Block Overview
This tutorial follows from the Intermediate Template Tutorial. This tutorial looks at using the Block
class to apply different templates to different parts of the molecule.
For a full description of the Block
class, see the Blocks page. Here we will do a brief overview.
The basic idea is that instead of generating a compound of the form X-Y-Z
, we generate a string of fragments *X.*Y*.*Z
. When we use a block template to analyze this compound, we first screen *X
, *Y*
and *Z
separately with different templates. Then we fuse the fragments into a single compound X-Y-Z
and screen the full compound against a template.
Block Structure
A Block
consists of a Template
and a set of links
that determine how a block connects to other blocks. Links are defined by adding isotope and map numbers to wildcard atoms, ie * >> [{isotope}*:{map_num}]

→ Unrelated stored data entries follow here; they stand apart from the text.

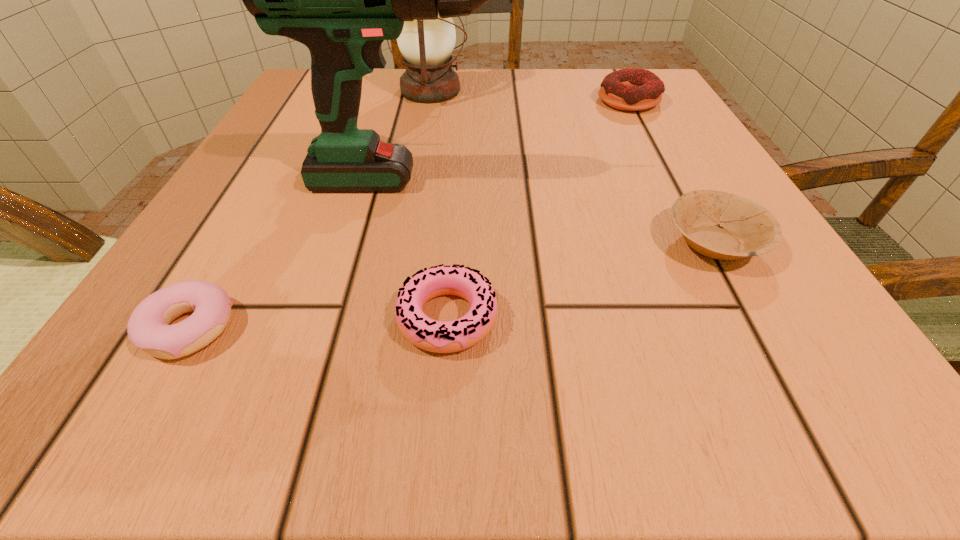 This screenshot has height=540, width=960. I want to click on vacant space situated 0.230m on the left of the bowl, so click(x=486, y=242).

The height and width of the screenshot is (540, 960). Find the location of `vacant area situated on the back of the second doughnut from left to right`. vacant area situated on the back of the second doughnut from left to right is located at coordinates (459, 140).

Locate an element on the screen. Image resolution: width=960 pixels, height=540 pixels. vacant space located on the back of the leftmost object is located at coordinates (305, 127).

Find the location of a particular element. This screenshot has width=960, height=540. oil lamp present at the far edge is located at coordinates (426, 45).

The height and width of the screenshot is (540, 960). I want to click on doughnut that is at the far edge, so click(x=629, y=89).

At what (x,y) coordinates should I click in order to perform the action: click on drill at the left edge. Please return your answer as a coordinate pair (x, y). This screenshot has width=960, height=540. Looking at the image, I should click on (341, 0).

Locate an element on the screen. The image size is (960, 540). doughnut present at the left edge is located at coordinates (148, 328).

Locate an element on the screen. The width and height of the screenshot is (960, 540). doughnut at the right edge is located at coordinates (629, 89).

Image resolution: width=960 pixels, height=540 pixels. What are the coordinates of `bowl present at the right edge` in the screenshot? It's located at tap(746, 228).

This screenshot has width=960, height=540. What are the coordinates of `object present at the near left corner` in the screenshot? It's located at (148, 328). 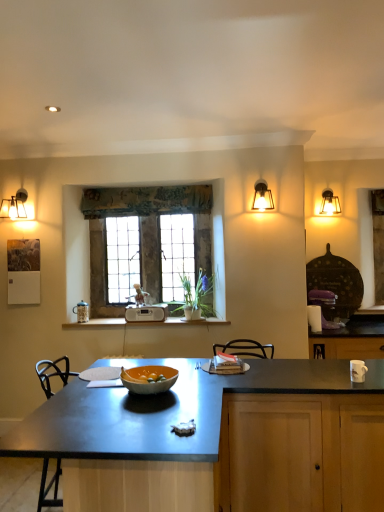 Question: Is white plastic radio at center closer to the viewer compared to textured fabric curtain at upper center?

Choices:
 (A) no
 (B) yes

Answer: (B)

Question: Is textured fabric curtain at upper center completely or partially inside white plastic radio at center?

Choices:
 (A) no
 (B) yes

Answer: (A)

Question: From the image's perspective, is white plastic radio at center under textured fabric curtain at upper center?

Choices:
 (A) no
 (B) yes

Answer: (B)

Question: From the image's perspective, is white plastic radio at center located above textured fabric curtain at upper center?

Choices:
 (A) yes
 (B) no

Answer: (B)

Question: Is white plastic radio at center facing away from textured fabric curtain at upper center?

Choices:
 (A) yes
 (B) no

Answer: (B)

Question: Can you confirm if white plastic radio at center is shorter than textured fabric curtain at upper center?

Choices:
 (A) yes
 (B) no

Answer: (A)

Question: Considering the relative sizes of metallic glass lampshade at upper right and orange matte glass bowl at center in the image provided, is metallic glass lampshade at upper right wider than orange matte glass bowl at center?

Choices:
 (A) no
 (B) yes

Answer: (A)

Question: Does metallic glass lampshade at upper right have a greater height compared to orange matte glass bowl at center?

Choices:
 (A) yes
 (B) no

Answer: (A)

Question: From a real-world perspective, is metallic glass lampshade at upper right on orange matte glass bowl at center?

Choices:
 (A) no
 (B) yes

Answer: (B)

Question: Is metallic glass lampshade at upper right facing away from orange matte glass bowl at center?

Choices:
 (A) no
 (B) yes

Answer: (A)

Question: Is metallic glass lampshade at upper right aimed at orange matte glass bowl at center?

Choices:
 (A) yes
 (B) no

Answer: (B)

Question: Does metallic glass lampshade at upper right appear on the right side of orange matte glass bowl at center?

Choices:
 (A) no
 (B) yes

Answer: (B)

Question: Is stained glass window at center oriented towards matte glass sconce at upper right?

Choices:
 (A) yes
 (B) no

Answer: (B) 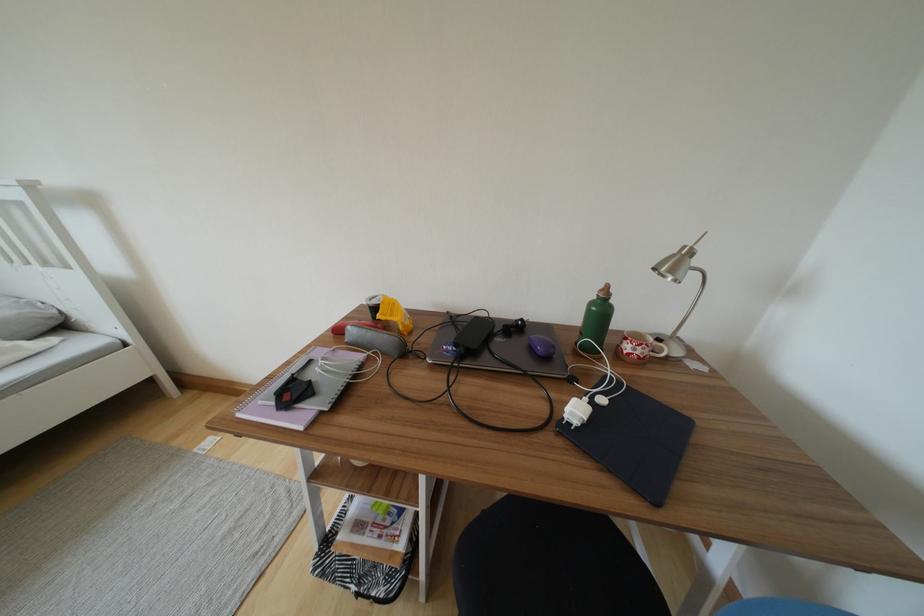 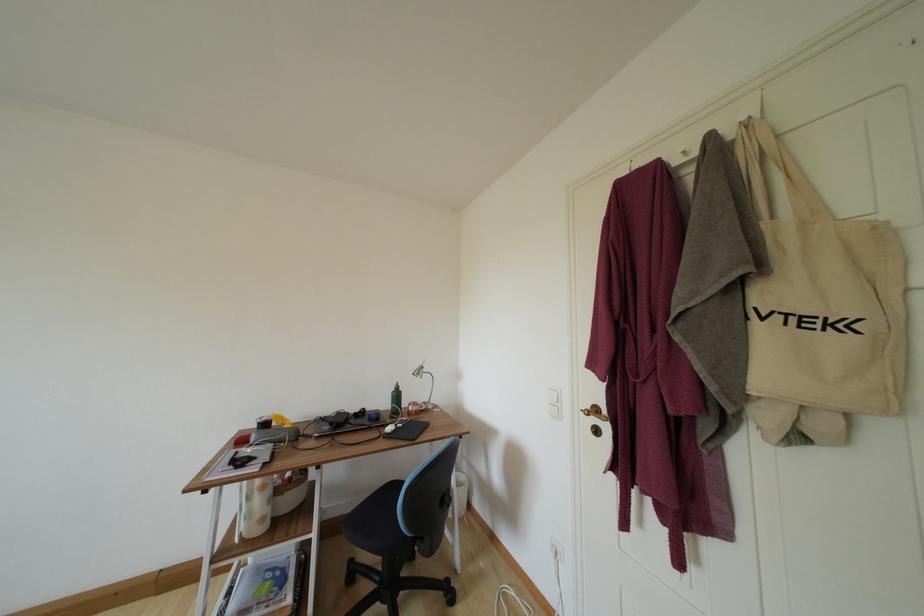 Find the pixel in the second image that matches point (523, 331) in the first image.

(367, 416) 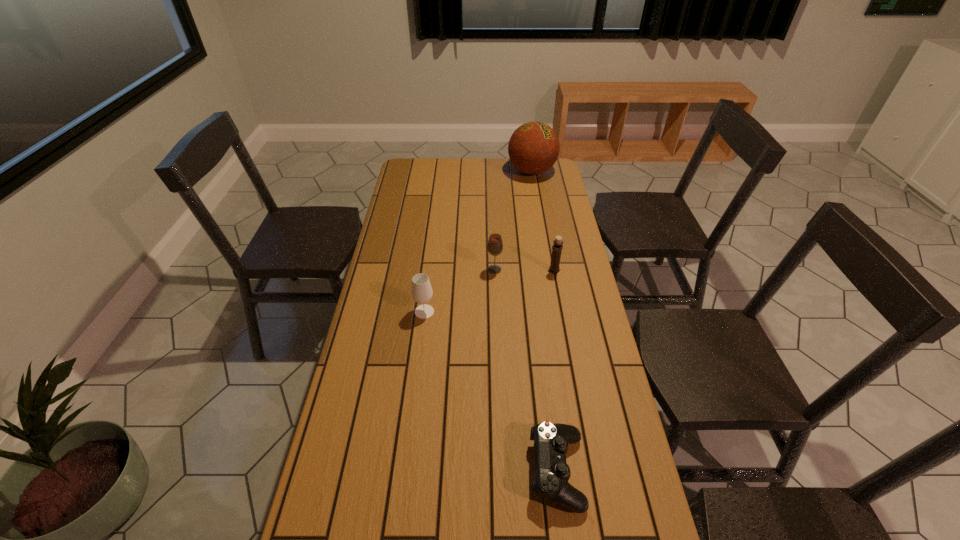 The height and width of the screenshot is (540, 960). I want to click on free space located on the front of the candle holder, so click(x=561, y=308).

Find the location of a particular element. This screenshot has height=540, width=960. free location located on the right of the farther glass is located at coordinates (546, 270).

Where is `free location located on the front of the left glass`? free location located on the front of the left glass is located at coordinates (413, 405).

This screenshot has height=540, width=960. I want to click on vacant space located 0.100m on the right of the shortest object, so click(x=627, y=471).

Identify the location of object that is positioned at the far edge. Image resolution: width=960 pixels, height=540 pixels. (533, 148).

This screenshot has height=540, width=960. I want to click on object located in the left edge section of the desktop, so click(421, 292).

You are a GUI agent. You are given a task and a screenshot of the screen. Output one action in this format:
    pyautogui.click(x=<x>, y=<y>)
    Task: Click on the basketball located in the right edge section of the desktop
    The width and height of the screenshot is (960, 540).
    Given the screenshot: What is the action you would take?
    pyautogui.click(x=533, y=148)

Where is `candle holder that is at the right edge`? candle holder that is at the right edge is located at coordinates (557, 248).

At what (x,y) coordinates should I click in order to perform the action: click on control that is at the right edge. Please return your answer as a coordinate pair (x, y). Image resolution: width=960 pixels, height=540 pixels. Looking at the image, I should click on (552, 473).

Where is `object that is at the far right corner`? The width and height of the screenshot is (960, 540). object that is at the far right corner is located at coordinates (533, 148). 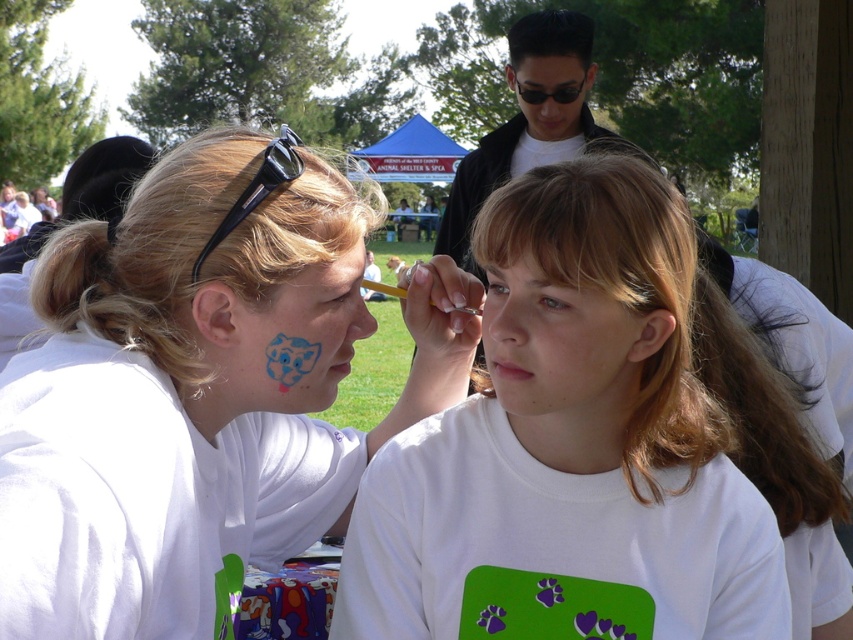 Question: Which of the following is the closest to the observer?

Choices:
 (A) (119, 278)
 (B) (490, 364)

Answer: (A)

Question: Does white matte shirt at center have a larger size compared to matte black face at upper center?

Choices:
 (A) no
 (B) yes

Answer: (A)

Question: Can you confirm if black plastic sunglasses at upper left is positioned to the left of matte black forehead at upper center?

Choices:
 (A) yes
 (B) no

Answer: (A)

Question: Which point is closer to the camera?

Choices:
 (A) (509, 358)
 (B) (527, 99)
 (C) (299, 499)

Answer: (A)

Question: Which point is closer to the camera taking this photo?

Choices:
 (A) (541, 64)
 (B) (293, 163)
 (C) (225, 228)

Answer: (C)

Question: Observing the image, what is the correct spatial positioning of matte black face at upper center in reference to black plastic sunglasses at upper left?

Choices:
 (A) right
 (B) left

Answer: (A) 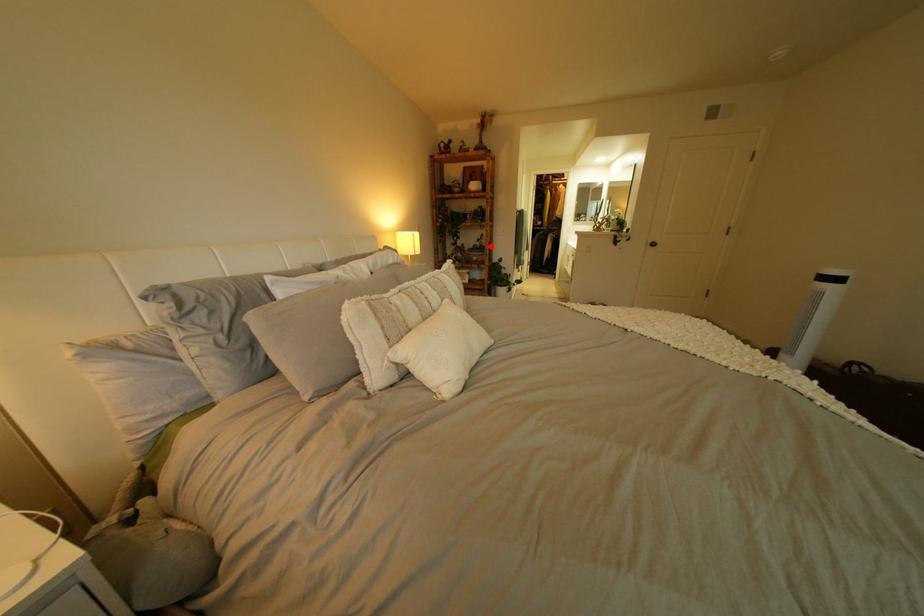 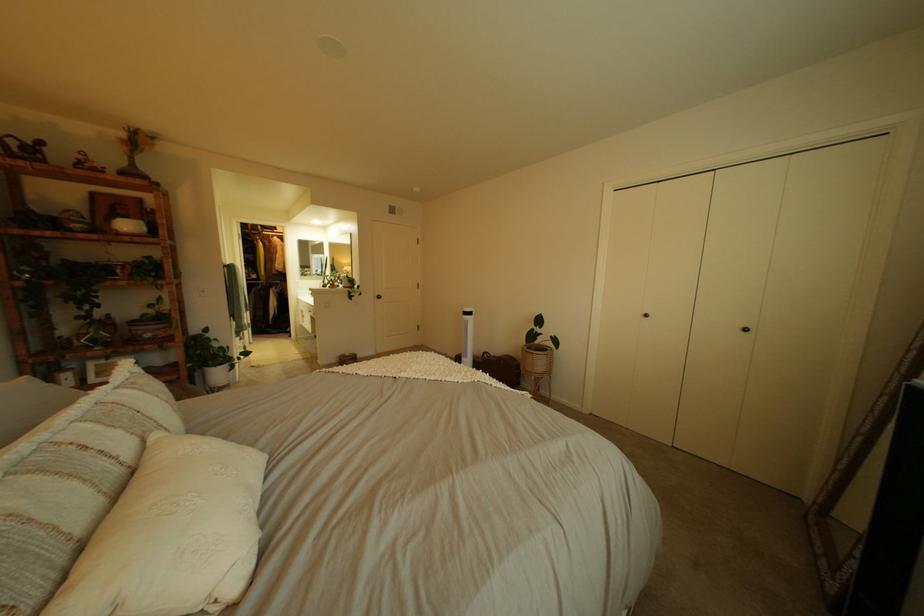 Question: I am providing you with two images of the same scene from different viewpoints. A red point is shown in image1. For the corresponding object point in image2, is it positioned nearer or farther from the camera?

Choices:
 (A) Nearer
 (B) Farther

Answer: (B) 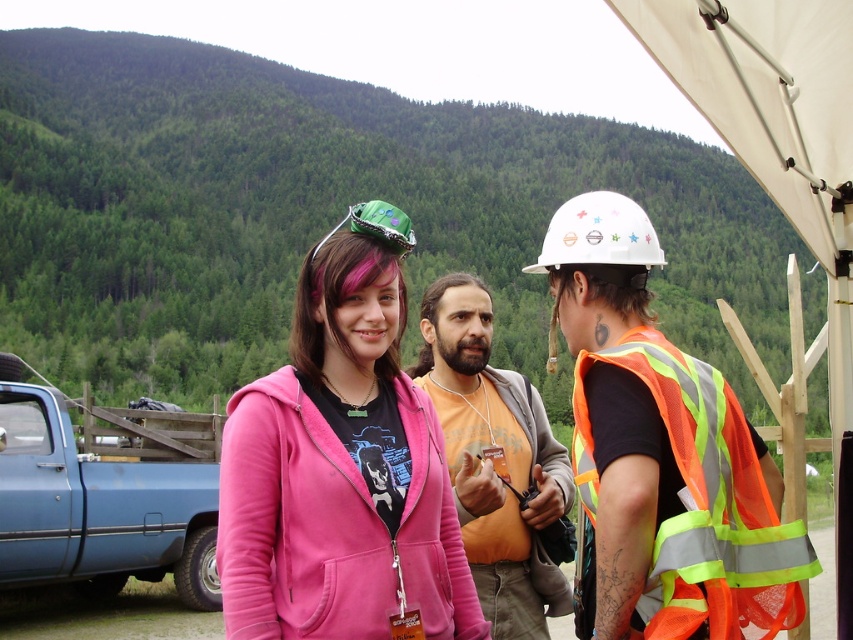 You are standing at point (612, 452) and want to move to point (312, 573). Is the destination point in front of or behind you?

Answer: The destination point (312, 573) is behind point (612, 452), so it is behind you.

Where is the blue matte truck at lower left located in the image?

The blue matte truck at lower left is located at point (97, 508). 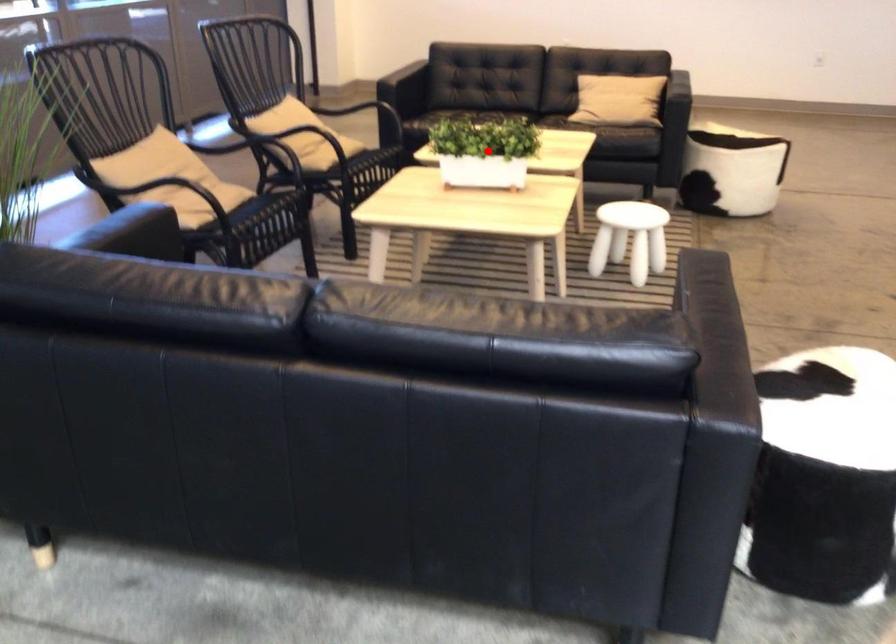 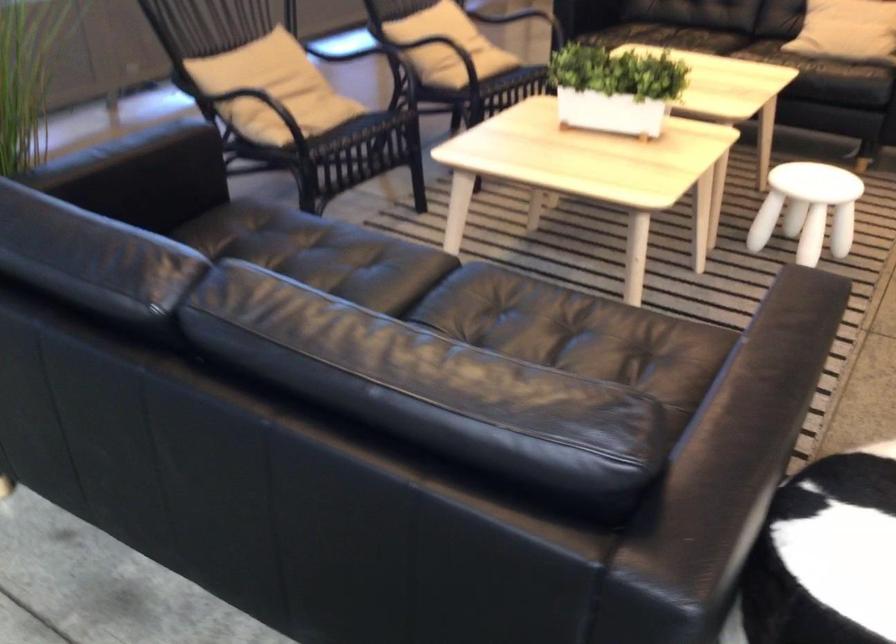 Question: A red point is marked in image1. In image2, is the corresponding 3D point closer to the camera or farther? Reply with the corresponding letter.

Choices:
 (A) The corresponding 3D point is closer.
 (B) The corresponding 3D point is farther.

Answer: (A) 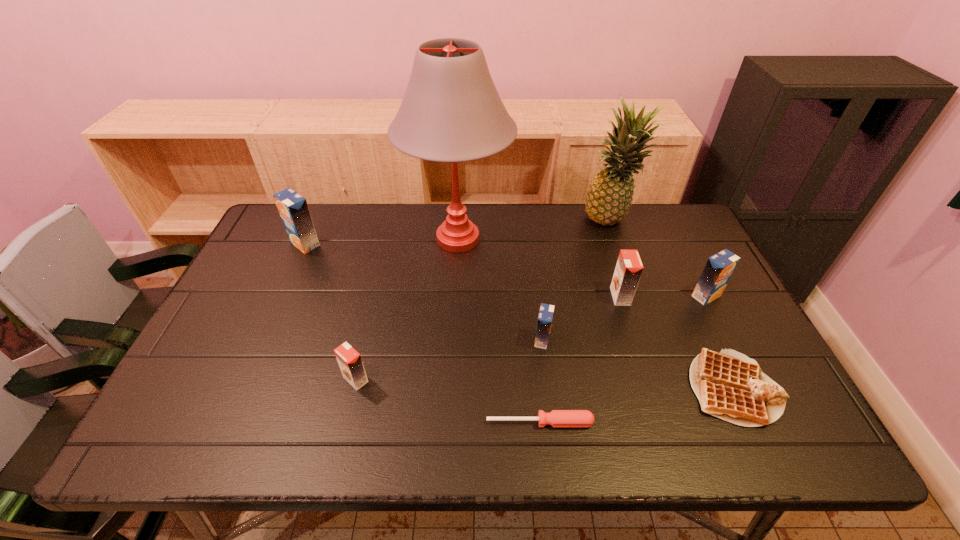 The width and height of the screenshot is (960, 540). In order to click on the smallest blue orange_juice in this screenshot , I will do tap(544, 322).

Where is `the nearest blue orange_juice`? Image resolution: width=960 pixels, height=540 pixels. the nearest blue orange_juice is located at coordinates coord(544,322).

Where is `the nearer orange orange juice`? the nearer orange orange juice is located at coordinates (349, 360).

The width and height of the screenshot is (960, 540). In order to click on the second object from left to right in this screenshot , I will do `click(349, 360)`.

This screenshot has height=540, width=960. Identify the location of the second shortest object. (729, 385).

Where is `the shortest object`? The height and width of the screenshot is (540, 960). the shortest object is located at coordinates (556, 418).

Find the location of a particular element. screwdriver is located at coordinates (556, 418).

This screenshot has width=960, height=540. I want to click on blank space located 0.160m on the front-facing side of the tallest object, so click(x=453, y=317).

This screenshot has width=960, height=540. In order to click on free space located 0.150m on the left of the pineapple in this screenshot , I will do `click(539, 221)`.

In order to click on vacant position located 0.070m on the left of the leftmost orange juice in this screenshot , I will do pos(267,244). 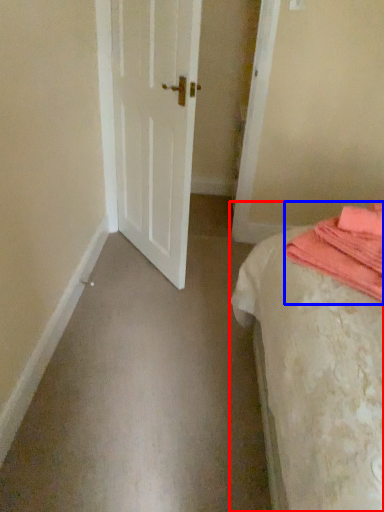 Question: Which object is closer to the camera taking this photo, bed (highlighted by a red box) or blanket (highlighted by a blue box)?

Choices:
 (A) bed
 (B) blanket

Answer: (A) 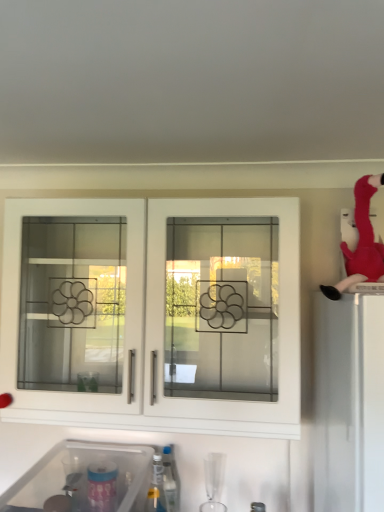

. Map numbers determine how fragments link together, while isotopes differentiate wildcard atoms with the same map number. Isotope values should be 1
or 2
. Applying this to the above example, *X.*Y*.*Z
would become [1*:1]X.[2*:1]Y[2*:2].[1*:2]Z
. This tells us that [1*:1]
should link to [2*:1]
(same map number, different isotope), and the same for [2*:2]
and [1*:2]
Blocks are arranged in a tree structure with the head block representing the full molecule. For this example, our block structure would look like
Block 1 - head block, full molecule template, links=[]
Block 2 - X block, X template, links=['[1*:1]']
Block 3 - Y block, Y template, links=['[2*:1]', '[2*:2]']
Block 4 - Z block, Z template, links=['[1*:2]']
When we pass a string of fragments to the head block for screening, the string is first broken down into individual fragments. The links present on these fragments are compared to the links defined in each block. If the links in a fragment match the links in a block, the fragment is routed to that block for analysis.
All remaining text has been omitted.